Si certains peuvent déplorer la lourdeur des métaphores du film (concernant la figure du cygne notamment), il en reste une, intouchable, magnifique ; lorsque Nina décide de prendre de l’ecstasy, ses effets[1], subis par Nina et seulement visibles pour le spectateur, reflètent à eux seuls la fantasmagorie qu’est le cinéma. La séquence de la boîte de nuit ne pouvait donc subir un autre traitement que celui des fragments de film, de photogrammes séparés par des cartons noirs. Pourtant, la déformation des corps, ses étirements, ses blessures, ses transformations, ses souffrances contrastent avec la définition même de fantasmagorie : l’art de faire voir des fantômes par illusion d'optique. Car les danseurs du Lac des Cygnes ne sont pas des ombres désincarnées sinon des êtres au physique lourd, soumis à la défiance de la gravité pour donner l’illusion de légèreté au spectateur.
Les violentes hallucinations du personnage principal, qui ne sont pas les nôtres, renvoient systématiquement au factice pour mieux mettre en valeur la douleur réelle de la danseuse, et de l’actrice, sur scène, et à l’écran. Ce sont bien les pointes des pieds de Natalie Portman qui supportent son poids et ses mouvements, mais ses écorchures, ses coupures, ne sont que de simples trucages cinématographiques. Aussi, lorsque Beth, la star déchue, se plante plusieurs coups de couteau au visage, la seule chose à retenir, une fois le choc visuel encaissé, peut être résumée par : Ce n’est pas du sang, c’est du rouge ![2] Mais pour Nina, ces chocs successifs (égratignures dans le dos, peau d’un doigt arrachée etc. …) feront défaillir petit à petit son humanité. Seules les lourdes blessures de Beth sur ses jambes sont bien réelles ; symboles d’une hantise naturelle pour une danseuse, elles vont pourtant motiver Nina à être parfaite.

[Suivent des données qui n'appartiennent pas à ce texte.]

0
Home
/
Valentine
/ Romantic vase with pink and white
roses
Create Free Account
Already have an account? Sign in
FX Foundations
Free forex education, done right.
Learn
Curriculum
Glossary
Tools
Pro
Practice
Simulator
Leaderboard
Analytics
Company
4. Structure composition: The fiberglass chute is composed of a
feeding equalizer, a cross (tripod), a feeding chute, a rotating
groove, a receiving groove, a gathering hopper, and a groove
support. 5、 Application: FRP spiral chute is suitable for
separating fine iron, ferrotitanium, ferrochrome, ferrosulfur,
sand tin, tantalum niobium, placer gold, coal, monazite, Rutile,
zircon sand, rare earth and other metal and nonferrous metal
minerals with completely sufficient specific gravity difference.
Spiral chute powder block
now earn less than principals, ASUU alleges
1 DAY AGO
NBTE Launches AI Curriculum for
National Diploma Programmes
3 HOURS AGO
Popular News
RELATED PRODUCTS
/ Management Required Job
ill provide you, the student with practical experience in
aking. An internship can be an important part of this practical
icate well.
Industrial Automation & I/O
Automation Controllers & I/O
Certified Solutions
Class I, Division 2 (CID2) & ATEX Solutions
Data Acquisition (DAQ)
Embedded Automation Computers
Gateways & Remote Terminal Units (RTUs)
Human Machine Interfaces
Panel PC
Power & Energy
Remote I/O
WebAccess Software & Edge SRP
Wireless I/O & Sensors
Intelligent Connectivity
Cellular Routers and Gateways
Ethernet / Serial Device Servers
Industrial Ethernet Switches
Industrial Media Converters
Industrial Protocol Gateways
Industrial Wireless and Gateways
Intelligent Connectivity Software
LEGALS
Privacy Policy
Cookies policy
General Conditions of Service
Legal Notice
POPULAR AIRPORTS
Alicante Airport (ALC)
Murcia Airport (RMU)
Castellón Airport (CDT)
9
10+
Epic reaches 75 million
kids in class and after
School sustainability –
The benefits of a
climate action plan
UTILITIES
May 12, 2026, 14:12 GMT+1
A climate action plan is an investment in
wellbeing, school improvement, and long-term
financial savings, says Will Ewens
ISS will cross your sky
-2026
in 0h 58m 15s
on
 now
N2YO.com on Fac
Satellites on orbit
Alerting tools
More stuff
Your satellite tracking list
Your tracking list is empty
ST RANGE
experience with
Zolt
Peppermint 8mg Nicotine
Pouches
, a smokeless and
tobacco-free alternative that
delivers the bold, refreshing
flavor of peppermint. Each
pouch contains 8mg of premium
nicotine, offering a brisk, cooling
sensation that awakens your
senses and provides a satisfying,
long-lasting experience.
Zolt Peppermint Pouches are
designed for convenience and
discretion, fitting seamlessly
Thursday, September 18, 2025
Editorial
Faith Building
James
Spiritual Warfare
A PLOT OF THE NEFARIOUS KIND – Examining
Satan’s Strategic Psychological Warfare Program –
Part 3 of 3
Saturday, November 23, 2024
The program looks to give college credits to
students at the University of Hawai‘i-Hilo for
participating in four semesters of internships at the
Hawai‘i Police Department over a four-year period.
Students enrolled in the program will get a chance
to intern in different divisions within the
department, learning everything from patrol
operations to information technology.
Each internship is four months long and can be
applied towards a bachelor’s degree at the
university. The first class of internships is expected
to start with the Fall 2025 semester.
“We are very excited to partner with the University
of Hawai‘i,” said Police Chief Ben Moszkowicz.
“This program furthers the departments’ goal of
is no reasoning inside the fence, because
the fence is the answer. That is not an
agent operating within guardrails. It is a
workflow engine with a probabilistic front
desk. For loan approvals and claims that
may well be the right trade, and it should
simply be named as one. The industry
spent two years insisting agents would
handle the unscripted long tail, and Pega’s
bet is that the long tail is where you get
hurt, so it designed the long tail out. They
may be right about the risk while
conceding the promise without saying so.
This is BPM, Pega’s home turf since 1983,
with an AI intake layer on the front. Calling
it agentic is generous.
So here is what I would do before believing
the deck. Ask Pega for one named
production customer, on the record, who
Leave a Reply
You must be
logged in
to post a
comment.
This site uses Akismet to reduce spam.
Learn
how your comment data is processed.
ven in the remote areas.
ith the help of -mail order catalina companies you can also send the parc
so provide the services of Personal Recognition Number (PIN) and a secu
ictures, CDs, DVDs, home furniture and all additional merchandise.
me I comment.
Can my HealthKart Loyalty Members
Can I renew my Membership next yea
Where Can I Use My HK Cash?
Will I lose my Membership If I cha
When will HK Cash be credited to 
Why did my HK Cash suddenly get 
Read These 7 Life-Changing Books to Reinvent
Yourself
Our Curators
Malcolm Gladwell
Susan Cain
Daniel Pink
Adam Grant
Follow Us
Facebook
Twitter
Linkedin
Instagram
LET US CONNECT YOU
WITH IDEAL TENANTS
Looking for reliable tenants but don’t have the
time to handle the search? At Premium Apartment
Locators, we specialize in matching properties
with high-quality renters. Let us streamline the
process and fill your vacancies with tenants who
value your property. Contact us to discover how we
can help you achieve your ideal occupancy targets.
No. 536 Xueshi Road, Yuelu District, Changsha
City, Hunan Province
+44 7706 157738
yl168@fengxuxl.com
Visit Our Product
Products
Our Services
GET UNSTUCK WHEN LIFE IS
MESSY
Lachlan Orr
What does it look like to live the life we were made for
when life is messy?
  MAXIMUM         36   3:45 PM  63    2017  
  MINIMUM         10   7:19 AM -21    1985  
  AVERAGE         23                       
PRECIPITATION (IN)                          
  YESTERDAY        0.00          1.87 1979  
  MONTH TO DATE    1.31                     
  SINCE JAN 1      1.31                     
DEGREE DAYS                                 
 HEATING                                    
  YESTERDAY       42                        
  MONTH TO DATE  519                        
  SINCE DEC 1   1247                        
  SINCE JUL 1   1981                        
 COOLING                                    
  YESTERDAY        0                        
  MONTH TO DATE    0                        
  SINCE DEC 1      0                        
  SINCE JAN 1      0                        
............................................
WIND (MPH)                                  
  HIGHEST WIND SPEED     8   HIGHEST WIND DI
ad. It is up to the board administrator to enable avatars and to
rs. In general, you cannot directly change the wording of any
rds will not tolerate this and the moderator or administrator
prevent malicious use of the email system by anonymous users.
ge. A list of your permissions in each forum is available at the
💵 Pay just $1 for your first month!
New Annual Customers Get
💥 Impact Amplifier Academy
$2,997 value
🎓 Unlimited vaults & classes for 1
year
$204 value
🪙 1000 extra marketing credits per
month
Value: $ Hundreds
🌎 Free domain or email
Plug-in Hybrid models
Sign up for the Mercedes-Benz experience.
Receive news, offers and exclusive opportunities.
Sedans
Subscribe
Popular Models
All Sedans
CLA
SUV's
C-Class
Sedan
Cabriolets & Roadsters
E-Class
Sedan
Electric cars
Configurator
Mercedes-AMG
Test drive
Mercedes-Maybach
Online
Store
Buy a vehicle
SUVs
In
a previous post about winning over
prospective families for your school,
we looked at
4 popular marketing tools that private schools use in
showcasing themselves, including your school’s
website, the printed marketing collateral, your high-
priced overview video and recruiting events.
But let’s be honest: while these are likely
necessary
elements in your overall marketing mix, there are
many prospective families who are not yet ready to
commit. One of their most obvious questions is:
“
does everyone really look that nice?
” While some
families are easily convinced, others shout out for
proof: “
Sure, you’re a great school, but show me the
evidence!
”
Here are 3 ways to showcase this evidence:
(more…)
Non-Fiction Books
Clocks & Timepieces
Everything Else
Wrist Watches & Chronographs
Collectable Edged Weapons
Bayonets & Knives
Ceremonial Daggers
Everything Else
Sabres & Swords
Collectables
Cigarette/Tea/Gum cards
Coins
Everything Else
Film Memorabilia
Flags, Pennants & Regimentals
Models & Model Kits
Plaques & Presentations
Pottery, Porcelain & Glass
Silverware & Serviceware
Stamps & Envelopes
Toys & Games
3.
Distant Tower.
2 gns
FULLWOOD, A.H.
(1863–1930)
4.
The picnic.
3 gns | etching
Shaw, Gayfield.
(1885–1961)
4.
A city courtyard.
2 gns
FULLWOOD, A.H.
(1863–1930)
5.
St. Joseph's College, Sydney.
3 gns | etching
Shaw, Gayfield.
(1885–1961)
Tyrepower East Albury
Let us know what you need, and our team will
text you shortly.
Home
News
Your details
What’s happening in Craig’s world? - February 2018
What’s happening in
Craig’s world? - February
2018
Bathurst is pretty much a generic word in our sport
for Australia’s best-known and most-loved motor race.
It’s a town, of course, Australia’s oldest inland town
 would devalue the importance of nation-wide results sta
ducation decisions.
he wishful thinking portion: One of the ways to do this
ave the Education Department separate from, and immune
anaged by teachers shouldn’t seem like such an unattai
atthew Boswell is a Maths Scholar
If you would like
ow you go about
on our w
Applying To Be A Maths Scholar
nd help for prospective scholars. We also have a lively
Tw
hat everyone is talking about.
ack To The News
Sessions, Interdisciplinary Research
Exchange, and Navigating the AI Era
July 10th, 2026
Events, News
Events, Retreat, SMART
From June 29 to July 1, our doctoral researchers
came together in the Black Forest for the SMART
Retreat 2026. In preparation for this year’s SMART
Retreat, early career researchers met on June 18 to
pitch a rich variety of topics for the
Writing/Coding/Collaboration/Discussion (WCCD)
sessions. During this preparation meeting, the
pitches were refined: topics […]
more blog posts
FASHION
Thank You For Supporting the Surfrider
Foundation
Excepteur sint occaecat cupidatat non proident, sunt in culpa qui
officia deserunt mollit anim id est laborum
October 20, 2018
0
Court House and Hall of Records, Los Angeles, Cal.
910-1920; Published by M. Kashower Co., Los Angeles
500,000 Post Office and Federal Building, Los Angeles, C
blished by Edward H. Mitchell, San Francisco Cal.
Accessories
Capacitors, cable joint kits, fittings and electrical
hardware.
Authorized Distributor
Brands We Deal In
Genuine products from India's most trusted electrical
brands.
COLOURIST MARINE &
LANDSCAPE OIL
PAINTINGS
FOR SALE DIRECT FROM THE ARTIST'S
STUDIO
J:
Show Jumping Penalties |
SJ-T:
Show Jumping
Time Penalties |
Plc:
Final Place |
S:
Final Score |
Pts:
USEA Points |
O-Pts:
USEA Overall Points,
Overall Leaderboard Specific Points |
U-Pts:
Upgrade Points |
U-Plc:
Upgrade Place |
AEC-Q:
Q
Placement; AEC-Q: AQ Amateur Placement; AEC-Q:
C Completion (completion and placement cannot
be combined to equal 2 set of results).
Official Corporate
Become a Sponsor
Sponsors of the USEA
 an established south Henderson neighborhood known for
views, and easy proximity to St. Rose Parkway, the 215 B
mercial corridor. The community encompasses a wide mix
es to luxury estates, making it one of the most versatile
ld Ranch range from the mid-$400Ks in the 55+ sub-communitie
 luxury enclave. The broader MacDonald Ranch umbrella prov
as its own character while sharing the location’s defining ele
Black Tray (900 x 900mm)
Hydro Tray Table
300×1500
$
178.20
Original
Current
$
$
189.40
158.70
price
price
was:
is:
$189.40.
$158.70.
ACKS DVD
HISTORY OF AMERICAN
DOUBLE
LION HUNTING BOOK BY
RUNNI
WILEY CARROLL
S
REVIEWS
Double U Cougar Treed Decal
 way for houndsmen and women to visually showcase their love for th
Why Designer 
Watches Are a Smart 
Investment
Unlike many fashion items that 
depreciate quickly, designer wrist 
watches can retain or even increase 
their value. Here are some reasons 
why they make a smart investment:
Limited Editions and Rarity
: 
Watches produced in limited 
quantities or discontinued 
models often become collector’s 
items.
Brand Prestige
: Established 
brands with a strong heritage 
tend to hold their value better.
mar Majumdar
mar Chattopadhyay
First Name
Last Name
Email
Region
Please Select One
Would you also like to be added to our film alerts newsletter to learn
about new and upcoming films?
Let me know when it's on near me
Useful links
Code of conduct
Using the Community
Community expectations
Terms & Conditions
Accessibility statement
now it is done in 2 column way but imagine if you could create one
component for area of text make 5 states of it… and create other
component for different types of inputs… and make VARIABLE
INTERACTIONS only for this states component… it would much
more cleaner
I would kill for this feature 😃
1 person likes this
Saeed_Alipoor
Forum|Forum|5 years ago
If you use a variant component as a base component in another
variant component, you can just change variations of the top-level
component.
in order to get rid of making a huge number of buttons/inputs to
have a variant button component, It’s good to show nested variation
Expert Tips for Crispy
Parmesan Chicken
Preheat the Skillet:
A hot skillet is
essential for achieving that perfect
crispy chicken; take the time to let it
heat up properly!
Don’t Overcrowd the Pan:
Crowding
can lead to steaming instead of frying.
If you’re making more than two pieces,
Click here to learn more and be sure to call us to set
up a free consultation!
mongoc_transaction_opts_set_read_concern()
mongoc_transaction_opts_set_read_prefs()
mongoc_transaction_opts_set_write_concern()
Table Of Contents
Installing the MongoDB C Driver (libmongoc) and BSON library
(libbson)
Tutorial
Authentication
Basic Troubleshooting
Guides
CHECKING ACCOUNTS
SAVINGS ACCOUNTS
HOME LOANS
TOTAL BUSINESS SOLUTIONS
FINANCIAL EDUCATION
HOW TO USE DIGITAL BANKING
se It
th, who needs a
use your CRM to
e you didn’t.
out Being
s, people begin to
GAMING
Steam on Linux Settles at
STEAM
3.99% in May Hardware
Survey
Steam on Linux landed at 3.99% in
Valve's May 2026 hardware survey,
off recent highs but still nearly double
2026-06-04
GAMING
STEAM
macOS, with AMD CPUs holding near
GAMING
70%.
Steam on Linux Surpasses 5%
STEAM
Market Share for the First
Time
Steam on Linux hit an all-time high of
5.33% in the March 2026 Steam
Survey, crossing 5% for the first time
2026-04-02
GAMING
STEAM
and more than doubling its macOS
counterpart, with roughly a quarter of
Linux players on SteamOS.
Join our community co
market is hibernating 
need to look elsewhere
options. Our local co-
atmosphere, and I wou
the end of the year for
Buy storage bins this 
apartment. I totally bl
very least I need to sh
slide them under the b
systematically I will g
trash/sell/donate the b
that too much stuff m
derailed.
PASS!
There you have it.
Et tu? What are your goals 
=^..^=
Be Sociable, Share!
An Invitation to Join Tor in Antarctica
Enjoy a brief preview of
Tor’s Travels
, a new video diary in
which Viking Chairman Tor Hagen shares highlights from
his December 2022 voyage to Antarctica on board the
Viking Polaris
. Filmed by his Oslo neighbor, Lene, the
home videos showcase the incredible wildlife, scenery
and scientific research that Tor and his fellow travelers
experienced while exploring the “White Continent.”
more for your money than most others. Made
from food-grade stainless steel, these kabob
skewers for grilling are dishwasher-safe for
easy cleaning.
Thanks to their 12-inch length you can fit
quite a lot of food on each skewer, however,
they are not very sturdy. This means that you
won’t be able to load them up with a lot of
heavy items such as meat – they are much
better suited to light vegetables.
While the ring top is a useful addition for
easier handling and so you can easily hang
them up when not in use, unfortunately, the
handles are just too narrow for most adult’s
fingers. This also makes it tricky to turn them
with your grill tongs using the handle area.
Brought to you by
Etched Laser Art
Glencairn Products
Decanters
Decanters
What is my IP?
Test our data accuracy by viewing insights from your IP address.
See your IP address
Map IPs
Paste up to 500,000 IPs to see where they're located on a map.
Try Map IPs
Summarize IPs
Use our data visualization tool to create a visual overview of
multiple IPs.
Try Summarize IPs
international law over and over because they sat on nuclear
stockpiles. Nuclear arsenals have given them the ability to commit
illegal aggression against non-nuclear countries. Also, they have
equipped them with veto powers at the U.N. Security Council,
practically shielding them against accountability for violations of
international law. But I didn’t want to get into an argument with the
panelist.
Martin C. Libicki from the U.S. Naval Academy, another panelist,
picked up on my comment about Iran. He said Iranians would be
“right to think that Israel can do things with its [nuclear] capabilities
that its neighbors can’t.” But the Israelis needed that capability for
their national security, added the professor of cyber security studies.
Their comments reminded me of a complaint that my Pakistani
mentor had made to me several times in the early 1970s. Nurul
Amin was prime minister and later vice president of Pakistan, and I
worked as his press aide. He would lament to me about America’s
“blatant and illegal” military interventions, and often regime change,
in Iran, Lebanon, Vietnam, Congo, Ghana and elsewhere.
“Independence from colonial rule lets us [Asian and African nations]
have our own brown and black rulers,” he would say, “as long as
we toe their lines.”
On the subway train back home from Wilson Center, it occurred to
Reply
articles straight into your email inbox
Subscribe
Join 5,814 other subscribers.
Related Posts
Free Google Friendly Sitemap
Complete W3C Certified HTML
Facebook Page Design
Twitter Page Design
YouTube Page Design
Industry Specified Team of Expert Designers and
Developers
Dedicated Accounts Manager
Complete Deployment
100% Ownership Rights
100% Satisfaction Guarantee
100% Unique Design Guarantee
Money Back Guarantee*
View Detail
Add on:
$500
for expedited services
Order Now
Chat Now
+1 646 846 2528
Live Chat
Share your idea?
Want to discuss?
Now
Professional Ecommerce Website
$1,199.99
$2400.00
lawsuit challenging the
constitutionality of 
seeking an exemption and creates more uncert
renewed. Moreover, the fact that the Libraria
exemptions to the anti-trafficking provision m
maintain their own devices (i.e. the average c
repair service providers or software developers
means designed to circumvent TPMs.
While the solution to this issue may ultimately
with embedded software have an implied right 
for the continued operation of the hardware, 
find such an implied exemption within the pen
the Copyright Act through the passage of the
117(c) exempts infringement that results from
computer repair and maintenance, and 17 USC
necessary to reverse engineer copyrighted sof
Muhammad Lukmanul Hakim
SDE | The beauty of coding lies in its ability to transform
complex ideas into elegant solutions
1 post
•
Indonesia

C’est justement cette folle quête de la perfection qui va perdre Nina, en la « rabaissant » à son physique, meurtri et sensible. La danseuse offrira une prestation parfaite le soir de la première représentation du Lac des Cygnes, mais elle le paiera de sa vie. Peut-on toutefois parler de « chant du cygne » pour une artiste qui ne s’est offerte qu’une fois à un public ? La cruauté de l’histoire est là ; Nina ne restera qu’une femme qui apprend dans l’ombre à défaut de rayonner sur scène. Confinée à une salle de répétition, son unique prestation ne peut être définie que comme une parfaite répétition. Sa seule réussite ne sera pas professionnelle mais personnelle : elle ne réussira qu’à s’émanciper de la présence étouffante de sa mère, ce qui rapproche curieusement Nina de Roger Thornhill dans La Mort aux Trousses. Comment expliquer une pareille résonnance entre le couteau de l’ONU et celui dont se servira Nina plus tard contre son double maléfique ? Les deux personnages craignent d’être accusés d’un meurtre qu’ils n’ont pas commis, ne supportent plus la présence maternelle qui empêche l’indépendance, et sont surtout confrontés à la figure morale de la mère, contre laquelle ils luttent.
Enfin, les blessures aux jambes de l’ancienne danseuse étoile Beth et le montage alterné final entre la scène et les coulisses peuvent cette fois-ci évoquer le final de Limelight, bien que la mort ne prenne pas la même place dans les deux films. Cachée et pleurée chez Chaplin, exposée et applaudie chez Aronofsky, elles servent toutes les deux le spectacle sur scène, enrichi par le deuil ou l’ivresse de l’artiste.


[1] Qui durent deux à trois heures maximum comme l’indique Lily, durée que l’on pourrait attribuer à un film.
[2] Réplique de Week-end de Godard, qui devient presque une théorie tant elle peut s’appliquer à de nombreux exemples.